The idea to build a modern multi-purpose centre in the centre of Prague was born in 1905, and therefore V. Havel was looking for suitable building plots. He succeeded in purchasing the old Bělský Palace in Vodičkova Street and the adjacent house. In 1906, preparatory work began and on 16 September 1907, a building permit was issued by the magistrate of the Royal Capital of Prague.
Construction took place between 1907 and 1911, and in 1909 the use of parts of the building was already permitted. The result was a seven-storey, three-tract building, which was connected by a staircase to a transverse two-storey court building with a hall on the second and third floors. The courtyard between the two buildings was covered by a glass structure. The main façade facing Vodičkova Street was designed to be symmetrical, eight-axial, with the exception of the parterre, and articulated on the sides by continuous bay windows and balconies with richly decorated railings.
A simple attic in the centre with a tympanum completed the façade, which gave the building its name. The ground floor and the mezzanine were divided by large areas of shopfronts interrupted in the second axis from the right behind the entrance to the passage. The decorative sculpture and stucco decoration, originally theatrical but soon converted into a biograph, occupied the central and left balconies. There were 824 seats in the auditorium. Underneath, in the place of today's cafeteria, was a foyer with a dressing room, which was entered by a three-armed staircase from the vestibule, whose mirrored wall ended the passage of the first stage of construction.
In 1912, the Council of the Capital City of Prague opened the entrance to the building with a staircase with the entrance to the staircase. The garden of the Aerenthal Palace in Štěpánská Street was allowed to be converted into a building plot in 1919, and by combining it with the space of the adjacent house no. 628/II, the building could be extended. In 1913 a building permit was issued and work began. Havel's partner in this stage of the construction was Dobroslav Bezectný and the later academic Stanislav Bechyně worked on the statistical calculations. Despite all the technical and financial difficulties caused, among other things, by the outbreak of the World War, work continued until completion in 1921.

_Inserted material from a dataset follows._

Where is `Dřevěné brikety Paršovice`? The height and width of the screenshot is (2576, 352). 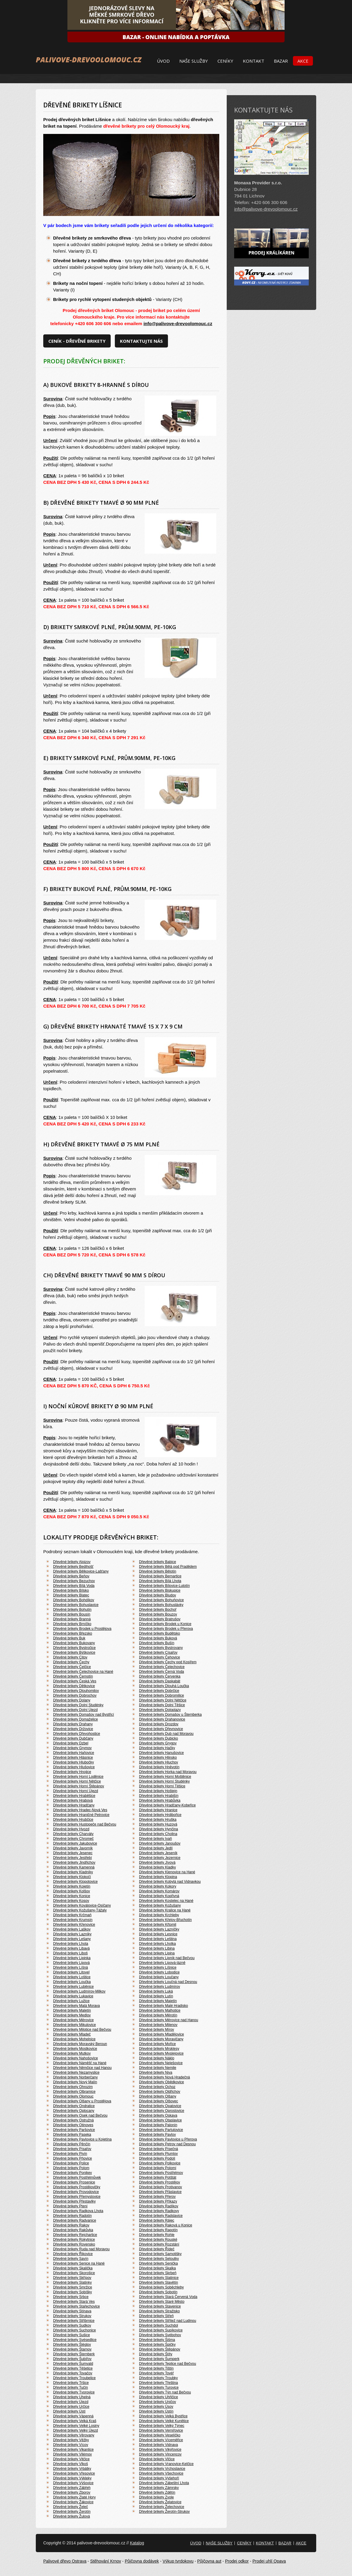 Dřevěné brikety Paršovice is located at coordinates (74, 2130).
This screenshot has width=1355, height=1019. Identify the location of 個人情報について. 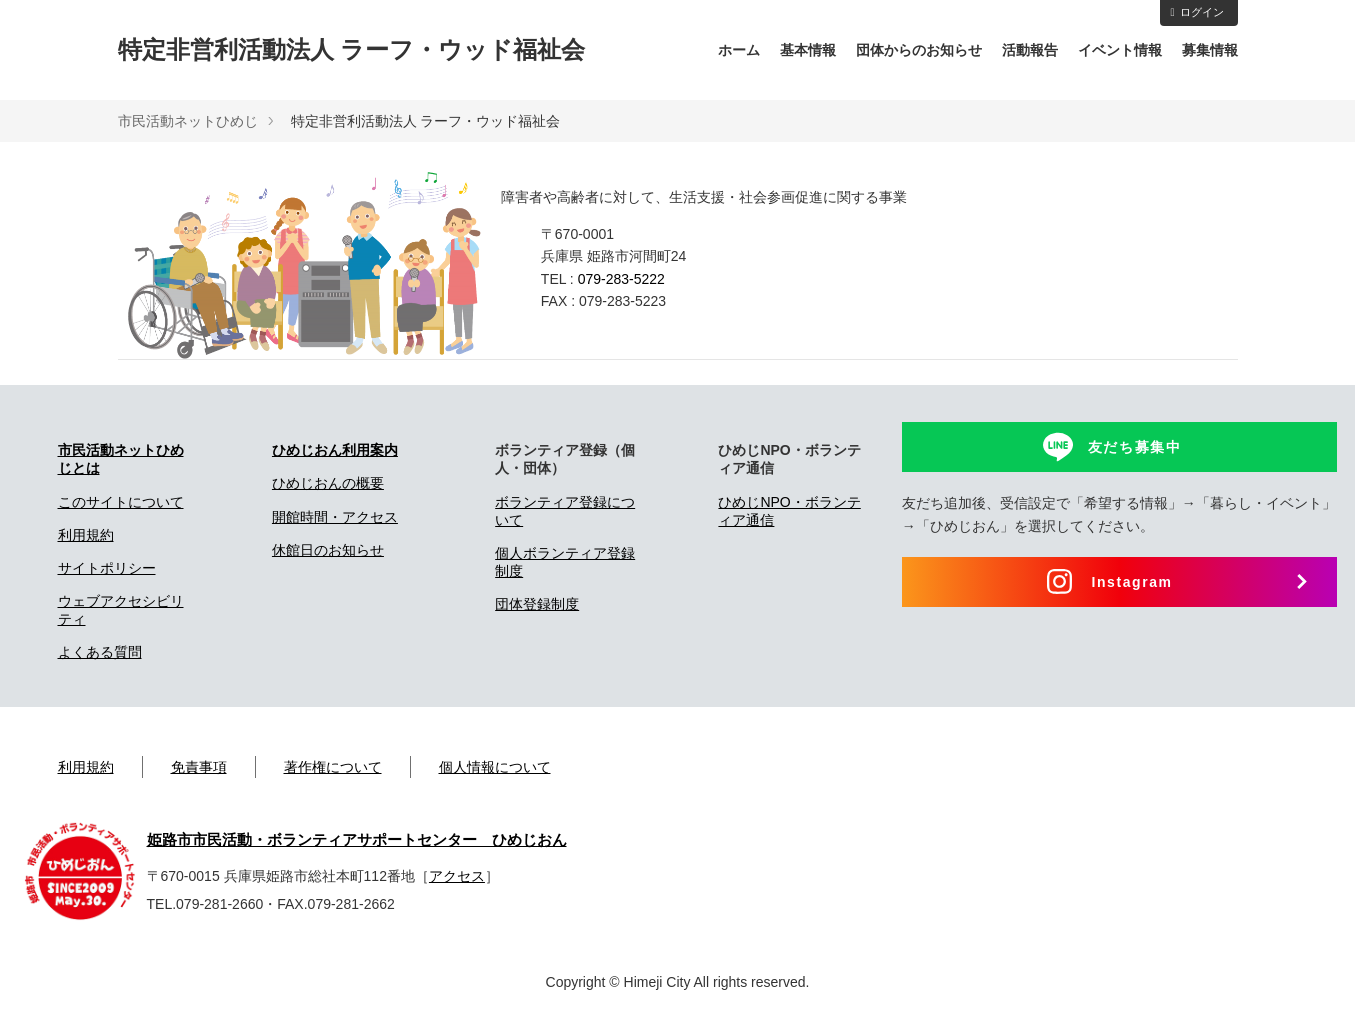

The result was a building that contained unique architectural elements for its time. The connection of Vodičkova Street and Štěpánská Street created a new passage and thus the first passage house in Prague. The other passages, Hvězda and the house at Nováků, which are often erroneously included in the Lucerna complex, were built later and were connected to the original passage. The space contained several halls, offices for shops, apartments and studios, and in the passage there were shops and self-service refreshments on the principle of the then modern cafeterias.